> Extracted page text data
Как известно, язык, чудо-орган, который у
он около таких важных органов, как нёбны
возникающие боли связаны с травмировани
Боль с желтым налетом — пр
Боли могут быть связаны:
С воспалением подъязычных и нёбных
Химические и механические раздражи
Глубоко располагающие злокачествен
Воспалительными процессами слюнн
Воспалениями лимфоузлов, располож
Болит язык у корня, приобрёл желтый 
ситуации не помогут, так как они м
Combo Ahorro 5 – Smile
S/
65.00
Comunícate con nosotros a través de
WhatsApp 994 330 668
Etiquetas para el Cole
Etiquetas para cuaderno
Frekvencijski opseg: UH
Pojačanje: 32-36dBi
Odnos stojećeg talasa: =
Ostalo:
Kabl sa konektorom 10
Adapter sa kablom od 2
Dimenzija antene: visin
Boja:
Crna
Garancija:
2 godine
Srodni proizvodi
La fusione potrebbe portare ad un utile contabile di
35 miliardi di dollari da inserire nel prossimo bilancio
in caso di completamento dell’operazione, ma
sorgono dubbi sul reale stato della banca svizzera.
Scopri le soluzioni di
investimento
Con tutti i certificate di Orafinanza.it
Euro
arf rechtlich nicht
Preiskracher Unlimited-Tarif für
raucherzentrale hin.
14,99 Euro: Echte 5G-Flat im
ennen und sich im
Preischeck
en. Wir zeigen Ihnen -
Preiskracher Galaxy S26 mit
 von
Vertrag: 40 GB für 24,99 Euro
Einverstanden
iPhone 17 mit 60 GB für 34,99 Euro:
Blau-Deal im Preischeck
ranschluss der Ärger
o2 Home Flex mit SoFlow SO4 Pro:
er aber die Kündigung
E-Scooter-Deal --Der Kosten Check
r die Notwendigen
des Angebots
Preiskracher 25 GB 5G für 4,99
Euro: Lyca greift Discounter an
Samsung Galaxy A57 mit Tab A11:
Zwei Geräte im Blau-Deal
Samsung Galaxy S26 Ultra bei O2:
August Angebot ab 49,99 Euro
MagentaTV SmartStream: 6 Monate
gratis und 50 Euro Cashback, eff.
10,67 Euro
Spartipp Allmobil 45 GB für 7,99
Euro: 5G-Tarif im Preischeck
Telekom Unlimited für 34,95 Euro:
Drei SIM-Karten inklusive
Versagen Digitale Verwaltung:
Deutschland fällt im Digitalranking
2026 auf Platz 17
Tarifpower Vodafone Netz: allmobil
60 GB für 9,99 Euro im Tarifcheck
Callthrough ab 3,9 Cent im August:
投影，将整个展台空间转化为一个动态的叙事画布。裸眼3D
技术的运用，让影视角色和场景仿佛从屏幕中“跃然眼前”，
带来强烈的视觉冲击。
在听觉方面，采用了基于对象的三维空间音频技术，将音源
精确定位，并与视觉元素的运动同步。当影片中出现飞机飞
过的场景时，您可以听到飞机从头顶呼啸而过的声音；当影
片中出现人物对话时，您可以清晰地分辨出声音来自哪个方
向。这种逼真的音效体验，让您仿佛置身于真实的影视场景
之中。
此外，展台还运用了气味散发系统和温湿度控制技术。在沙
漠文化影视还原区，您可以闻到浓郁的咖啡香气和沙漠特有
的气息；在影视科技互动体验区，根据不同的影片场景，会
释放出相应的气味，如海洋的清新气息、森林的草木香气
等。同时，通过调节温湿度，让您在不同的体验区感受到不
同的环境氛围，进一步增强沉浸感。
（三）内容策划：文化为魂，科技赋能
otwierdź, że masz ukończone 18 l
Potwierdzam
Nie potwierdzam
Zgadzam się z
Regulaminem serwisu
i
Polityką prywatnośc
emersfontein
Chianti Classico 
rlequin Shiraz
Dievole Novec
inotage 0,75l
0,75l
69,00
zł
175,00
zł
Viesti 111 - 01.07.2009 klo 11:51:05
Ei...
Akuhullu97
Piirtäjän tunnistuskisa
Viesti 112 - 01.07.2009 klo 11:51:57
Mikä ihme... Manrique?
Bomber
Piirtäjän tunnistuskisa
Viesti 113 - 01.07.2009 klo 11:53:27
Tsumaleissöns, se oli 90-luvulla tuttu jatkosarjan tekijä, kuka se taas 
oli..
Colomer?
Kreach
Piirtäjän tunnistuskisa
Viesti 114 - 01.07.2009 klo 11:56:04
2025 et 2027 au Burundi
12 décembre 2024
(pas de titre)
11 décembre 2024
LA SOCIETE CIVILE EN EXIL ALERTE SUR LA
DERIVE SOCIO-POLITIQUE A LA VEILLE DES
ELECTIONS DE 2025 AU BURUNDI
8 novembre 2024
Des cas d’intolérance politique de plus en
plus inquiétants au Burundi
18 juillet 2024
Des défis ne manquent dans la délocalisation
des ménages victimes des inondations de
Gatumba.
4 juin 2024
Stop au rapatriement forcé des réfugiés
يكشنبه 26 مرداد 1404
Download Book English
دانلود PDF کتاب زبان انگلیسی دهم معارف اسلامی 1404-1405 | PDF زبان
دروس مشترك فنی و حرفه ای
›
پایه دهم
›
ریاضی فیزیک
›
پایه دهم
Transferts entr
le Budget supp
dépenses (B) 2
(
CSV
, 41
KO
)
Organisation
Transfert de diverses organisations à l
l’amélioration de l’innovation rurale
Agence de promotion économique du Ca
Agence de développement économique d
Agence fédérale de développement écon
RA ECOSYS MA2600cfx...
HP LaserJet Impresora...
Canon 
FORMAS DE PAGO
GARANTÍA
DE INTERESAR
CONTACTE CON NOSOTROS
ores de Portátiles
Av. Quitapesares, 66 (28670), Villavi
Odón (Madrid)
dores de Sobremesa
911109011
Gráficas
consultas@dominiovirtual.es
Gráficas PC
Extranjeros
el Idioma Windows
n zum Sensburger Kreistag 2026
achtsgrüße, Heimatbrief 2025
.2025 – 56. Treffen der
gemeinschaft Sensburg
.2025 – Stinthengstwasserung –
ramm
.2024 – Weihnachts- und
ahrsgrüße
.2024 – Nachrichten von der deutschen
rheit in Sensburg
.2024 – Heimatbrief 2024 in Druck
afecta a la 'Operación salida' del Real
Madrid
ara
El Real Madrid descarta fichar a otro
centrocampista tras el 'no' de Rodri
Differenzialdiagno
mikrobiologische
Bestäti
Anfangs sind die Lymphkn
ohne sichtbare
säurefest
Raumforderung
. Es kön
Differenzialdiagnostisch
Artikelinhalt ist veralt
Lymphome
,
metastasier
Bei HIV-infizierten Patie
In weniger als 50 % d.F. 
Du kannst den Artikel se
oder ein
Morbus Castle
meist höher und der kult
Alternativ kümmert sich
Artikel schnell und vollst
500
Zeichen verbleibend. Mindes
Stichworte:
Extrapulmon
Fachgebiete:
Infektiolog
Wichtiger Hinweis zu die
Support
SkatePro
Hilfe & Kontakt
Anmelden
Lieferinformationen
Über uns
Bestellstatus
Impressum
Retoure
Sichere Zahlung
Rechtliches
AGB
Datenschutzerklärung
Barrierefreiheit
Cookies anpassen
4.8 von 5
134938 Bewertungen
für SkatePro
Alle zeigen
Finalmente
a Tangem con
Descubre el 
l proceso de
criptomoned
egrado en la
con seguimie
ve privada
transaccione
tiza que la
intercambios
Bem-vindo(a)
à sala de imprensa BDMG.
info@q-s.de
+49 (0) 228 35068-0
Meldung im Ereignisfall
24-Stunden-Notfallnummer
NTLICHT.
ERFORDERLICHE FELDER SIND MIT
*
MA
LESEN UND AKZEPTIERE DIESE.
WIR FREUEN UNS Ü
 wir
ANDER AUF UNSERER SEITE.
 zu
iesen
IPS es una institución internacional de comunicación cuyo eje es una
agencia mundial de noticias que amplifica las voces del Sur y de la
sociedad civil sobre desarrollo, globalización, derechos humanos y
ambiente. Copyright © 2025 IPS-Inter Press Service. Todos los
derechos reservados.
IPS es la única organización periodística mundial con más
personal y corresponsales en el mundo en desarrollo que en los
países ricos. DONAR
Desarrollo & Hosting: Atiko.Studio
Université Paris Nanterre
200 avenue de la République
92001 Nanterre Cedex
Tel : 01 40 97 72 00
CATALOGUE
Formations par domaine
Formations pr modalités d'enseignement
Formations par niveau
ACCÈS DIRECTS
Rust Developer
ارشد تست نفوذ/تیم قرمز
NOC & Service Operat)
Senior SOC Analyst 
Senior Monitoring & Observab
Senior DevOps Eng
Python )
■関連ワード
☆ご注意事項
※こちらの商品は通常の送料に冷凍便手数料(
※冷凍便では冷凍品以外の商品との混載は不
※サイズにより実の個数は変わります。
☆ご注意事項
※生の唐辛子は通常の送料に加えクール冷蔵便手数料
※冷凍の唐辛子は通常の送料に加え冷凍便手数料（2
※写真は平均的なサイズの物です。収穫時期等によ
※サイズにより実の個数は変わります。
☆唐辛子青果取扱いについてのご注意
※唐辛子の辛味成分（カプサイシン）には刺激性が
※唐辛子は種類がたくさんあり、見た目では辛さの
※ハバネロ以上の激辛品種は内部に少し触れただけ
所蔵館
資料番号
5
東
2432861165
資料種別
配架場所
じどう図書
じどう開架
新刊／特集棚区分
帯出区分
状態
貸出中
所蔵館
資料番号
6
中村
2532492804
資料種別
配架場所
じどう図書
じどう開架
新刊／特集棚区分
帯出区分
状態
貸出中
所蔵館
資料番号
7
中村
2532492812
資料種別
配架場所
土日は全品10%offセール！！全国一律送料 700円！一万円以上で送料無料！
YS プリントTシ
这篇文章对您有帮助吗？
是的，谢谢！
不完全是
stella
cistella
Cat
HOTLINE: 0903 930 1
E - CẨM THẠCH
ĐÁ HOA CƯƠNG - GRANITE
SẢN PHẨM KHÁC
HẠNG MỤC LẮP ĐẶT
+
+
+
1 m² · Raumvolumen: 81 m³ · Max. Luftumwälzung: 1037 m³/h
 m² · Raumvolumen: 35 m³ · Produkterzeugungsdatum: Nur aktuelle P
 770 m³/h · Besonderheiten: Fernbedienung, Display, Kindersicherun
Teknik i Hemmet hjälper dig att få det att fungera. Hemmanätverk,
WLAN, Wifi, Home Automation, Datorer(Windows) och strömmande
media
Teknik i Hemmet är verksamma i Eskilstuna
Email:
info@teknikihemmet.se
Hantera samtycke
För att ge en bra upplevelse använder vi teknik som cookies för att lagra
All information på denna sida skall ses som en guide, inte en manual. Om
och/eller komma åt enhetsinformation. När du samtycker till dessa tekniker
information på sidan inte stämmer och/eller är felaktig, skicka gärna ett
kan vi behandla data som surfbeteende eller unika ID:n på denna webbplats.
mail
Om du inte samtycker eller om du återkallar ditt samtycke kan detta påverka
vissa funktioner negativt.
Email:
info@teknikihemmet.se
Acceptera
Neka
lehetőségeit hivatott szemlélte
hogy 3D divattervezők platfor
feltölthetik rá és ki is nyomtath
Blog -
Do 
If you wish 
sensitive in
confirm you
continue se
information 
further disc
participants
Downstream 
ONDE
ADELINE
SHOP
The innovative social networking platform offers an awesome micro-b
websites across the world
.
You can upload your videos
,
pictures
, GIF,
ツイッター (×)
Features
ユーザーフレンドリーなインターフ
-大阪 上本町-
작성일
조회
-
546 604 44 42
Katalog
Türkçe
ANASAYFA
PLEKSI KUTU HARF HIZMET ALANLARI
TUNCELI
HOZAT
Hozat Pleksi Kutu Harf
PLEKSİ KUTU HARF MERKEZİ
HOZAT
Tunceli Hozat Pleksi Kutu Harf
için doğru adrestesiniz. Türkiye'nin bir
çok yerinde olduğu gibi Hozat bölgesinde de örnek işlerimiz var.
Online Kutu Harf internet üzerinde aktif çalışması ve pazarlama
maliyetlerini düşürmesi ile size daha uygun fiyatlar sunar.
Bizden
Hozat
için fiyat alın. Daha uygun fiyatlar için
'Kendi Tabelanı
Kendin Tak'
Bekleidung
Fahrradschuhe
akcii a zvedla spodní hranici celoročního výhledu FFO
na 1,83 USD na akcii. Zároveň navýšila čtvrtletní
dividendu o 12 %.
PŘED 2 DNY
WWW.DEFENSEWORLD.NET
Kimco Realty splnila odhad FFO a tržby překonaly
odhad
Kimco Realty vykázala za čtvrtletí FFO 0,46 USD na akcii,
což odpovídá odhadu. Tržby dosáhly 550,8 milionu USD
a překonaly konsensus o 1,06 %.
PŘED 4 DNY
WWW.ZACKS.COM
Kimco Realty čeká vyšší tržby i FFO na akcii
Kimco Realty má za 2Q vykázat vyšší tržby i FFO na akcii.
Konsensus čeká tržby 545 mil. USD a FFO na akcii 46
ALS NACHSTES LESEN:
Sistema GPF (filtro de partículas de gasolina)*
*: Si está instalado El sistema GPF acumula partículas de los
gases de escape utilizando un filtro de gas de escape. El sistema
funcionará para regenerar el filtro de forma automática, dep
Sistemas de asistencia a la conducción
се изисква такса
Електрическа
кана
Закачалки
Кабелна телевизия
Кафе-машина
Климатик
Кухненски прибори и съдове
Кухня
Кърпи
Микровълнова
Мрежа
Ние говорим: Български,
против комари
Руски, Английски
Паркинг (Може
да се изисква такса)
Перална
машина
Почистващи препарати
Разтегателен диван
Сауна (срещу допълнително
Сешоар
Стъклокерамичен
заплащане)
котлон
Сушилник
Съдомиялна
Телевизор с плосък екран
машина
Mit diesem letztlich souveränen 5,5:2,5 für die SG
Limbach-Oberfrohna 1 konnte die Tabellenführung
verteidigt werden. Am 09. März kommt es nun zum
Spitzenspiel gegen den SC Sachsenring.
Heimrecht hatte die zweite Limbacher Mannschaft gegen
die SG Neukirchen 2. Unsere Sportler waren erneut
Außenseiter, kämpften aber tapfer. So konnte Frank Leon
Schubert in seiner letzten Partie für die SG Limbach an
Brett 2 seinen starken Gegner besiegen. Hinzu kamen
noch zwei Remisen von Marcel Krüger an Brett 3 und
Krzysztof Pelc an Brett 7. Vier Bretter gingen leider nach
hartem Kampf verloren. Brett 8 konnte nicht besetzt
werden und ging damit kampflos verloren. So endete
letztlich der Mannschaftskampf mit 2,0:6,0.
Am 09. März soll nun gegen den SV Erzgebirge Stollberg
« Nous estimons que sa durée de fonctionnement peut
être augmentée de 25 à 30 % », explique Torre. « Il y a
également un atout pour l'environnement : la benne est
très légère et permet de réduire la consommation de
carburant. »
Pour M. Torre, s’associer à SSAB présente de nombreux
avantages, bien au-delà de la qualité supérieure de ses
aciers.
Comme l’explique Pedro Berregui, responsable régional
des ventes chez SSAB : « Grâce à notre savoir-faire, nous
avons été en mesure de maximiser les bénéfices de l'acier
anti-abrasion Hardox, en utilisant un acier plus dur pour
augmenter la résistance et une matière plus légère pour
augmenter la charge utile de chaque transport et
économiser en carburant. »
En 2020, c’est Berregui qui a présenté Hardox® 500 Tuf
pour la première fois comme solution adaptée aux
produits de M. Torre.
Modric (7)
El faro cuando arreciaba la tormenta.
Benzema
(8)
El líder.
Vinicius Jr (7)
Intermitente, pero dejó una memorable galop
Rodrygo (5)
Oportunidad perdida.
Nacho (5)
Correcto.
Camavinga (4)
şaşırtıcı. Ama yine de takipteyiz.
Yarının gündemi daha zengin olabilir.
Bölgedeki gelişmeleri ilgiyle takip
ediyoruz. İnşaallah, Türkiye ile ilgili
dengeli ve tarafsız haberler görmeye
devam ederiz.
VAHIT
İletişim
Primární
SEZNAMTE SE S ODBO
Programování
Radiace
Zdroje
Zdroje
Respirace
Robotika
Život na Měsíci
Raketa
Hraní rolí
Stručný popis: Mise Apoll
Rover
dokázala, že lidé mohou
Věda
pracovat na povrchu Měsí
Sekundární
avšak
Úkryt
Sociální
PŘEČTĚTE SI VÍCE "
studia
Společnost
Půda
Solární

> WHAT IS EXPECTED
Identify how many lines in the entries above contain the word "SSAB" and provide only that figure.

> PROBLEM SOLUTION
2